The Rebbe looked at her with serious eyes. Then he told her, "We don't know who is religious."

This response is striking. Here is a venerable rabbi with a long white beard telling an assimilated modern woman that we don't really know who is closer to G-d. He was not giving an easy excuse for rejecting Judaism. Rather he was completely destroying the idea of a spiritual hierarchy based on human standards. In true religion, there is no room for snobbery on the part of those who see themselves as committed, nor feelings of inadequacy on the part of those who feel they are on the periphery. We don't know who is religious. So we all need to try harder.

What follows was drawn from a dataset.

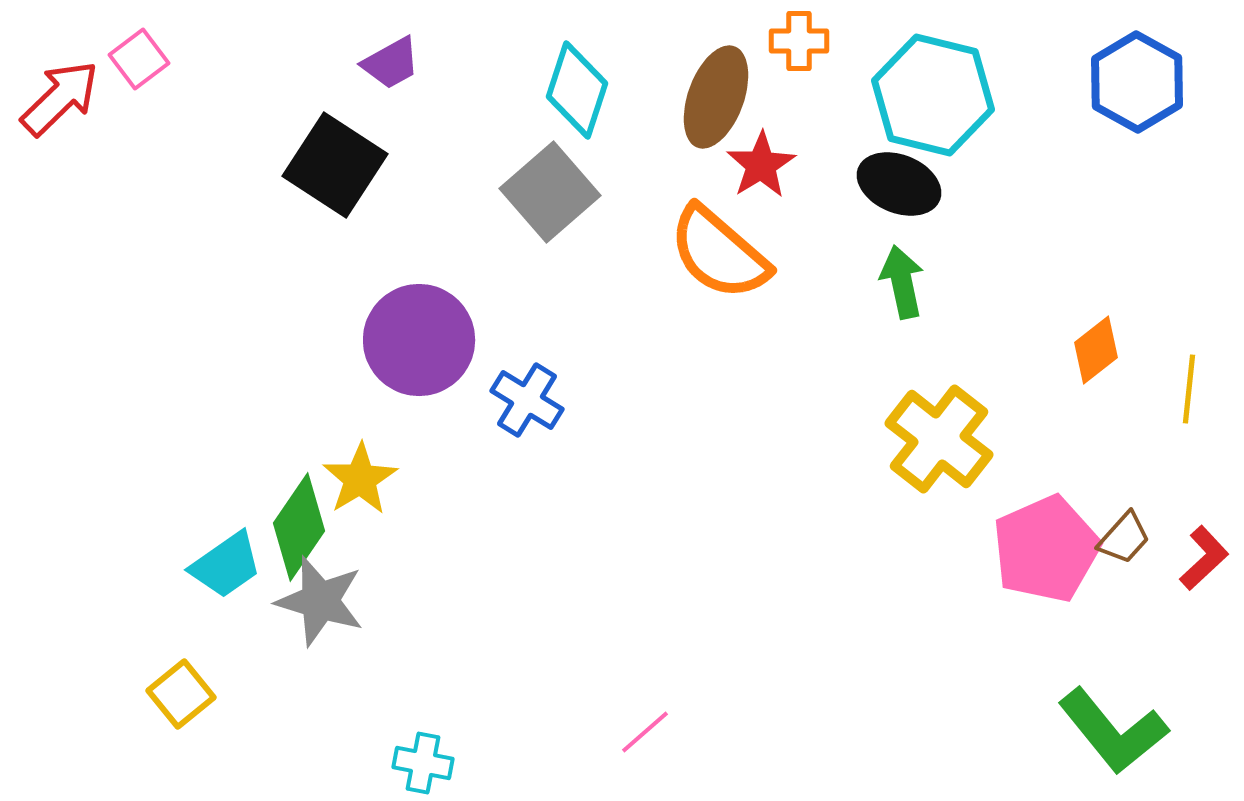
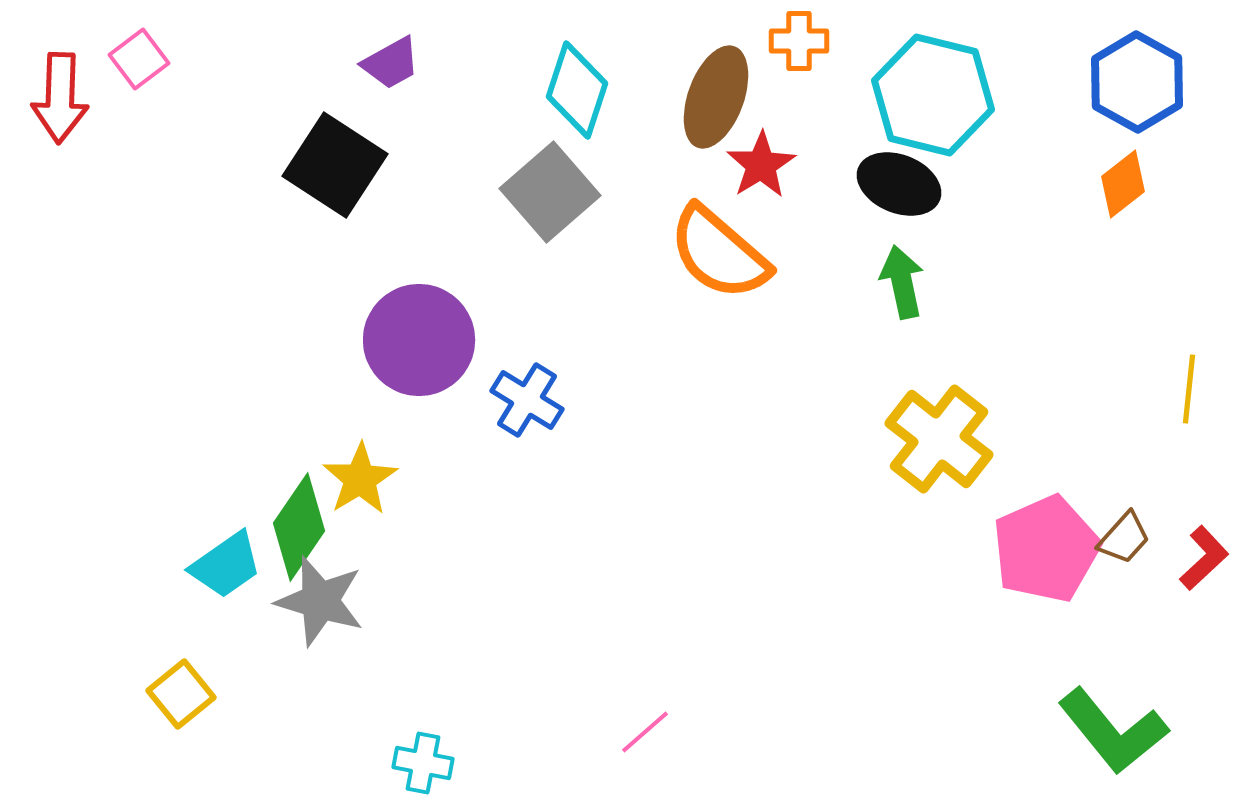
red arrow: rotated 136 degrees clockwise
orange diamond: moved 27 px right, 166 px up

We don't know which mitzvah is the one our soul came into this world to do. We don't know how precious our efforts are in the eyes of G-d, even if they seem small in the eyes of man.

So who is religious?

G-d knows. We don't.


Batya said...

Being religious is more than eating kosher mehadrin. There are complex laws between man and man, too.

Gibbo said...

Love this post, people criticise me as I am a frum Jew but have good friends from all sectors. I really believe that what the Rebbe said is true.

Shabbat Shalom

Anonymous said...

very true and an inspiring teaching. most polite way of instructing not to be judgemental on anyone and that only Hashem is the true Judge.

Dvora said...

I love this post, but unfortunately in my community the orthodox people who I would label right of modern orthodox judge by the color a man wears (black pants and a white shirt). Funny how "black and white" they are in a world full of gray.
And women better wear the "uniform" from hair to toe as well or else "they" don't want their children playing in the park with the "other" women's children etc. I know that this exists in most Jewish communities and the worst is in Israel. When my daughter spent a year in seminary in Jerusalem she used to go to "frum" communities to buy her sepharim. She had a "uniform" that she bought to wear to this neighborhood so they would not physical attack her by throwing things at her as they had done to her roommate for wearing the "wrong" color albeit tznius shirt.
This terrible message of judgeing based upon superficial signs comes from their rabbis and rebbes that run the yeshivot both here and in Israel. This must stop for its truly damaging not only for those frum from birth, but even worse, the newest baal teshuvahs and their families.
Who is going to make sure that this terrible chilul Hashem is changed from all the institutions from the top down???
Fortunately I belong to an amazing congregration where my Rabbi knows never to judge a book by it's cover. Simple but true. Thank God our shul keeps growing and growing and the number of people moving into the eruv keeps growing and growing...

Anonymous said...

Every Jew has a Jewish neshama - a pintele Yid that can be awakened at anytime. It is our obligation to be loving and kind to all Jews no matter how difficult. The more often, the easier it gets. At the minimum we should be praying that Hashem bless them by opening their eyes to His presence in the world, that He give them wisdom and insight and take care of ALL their needs. These we should pray for everyday.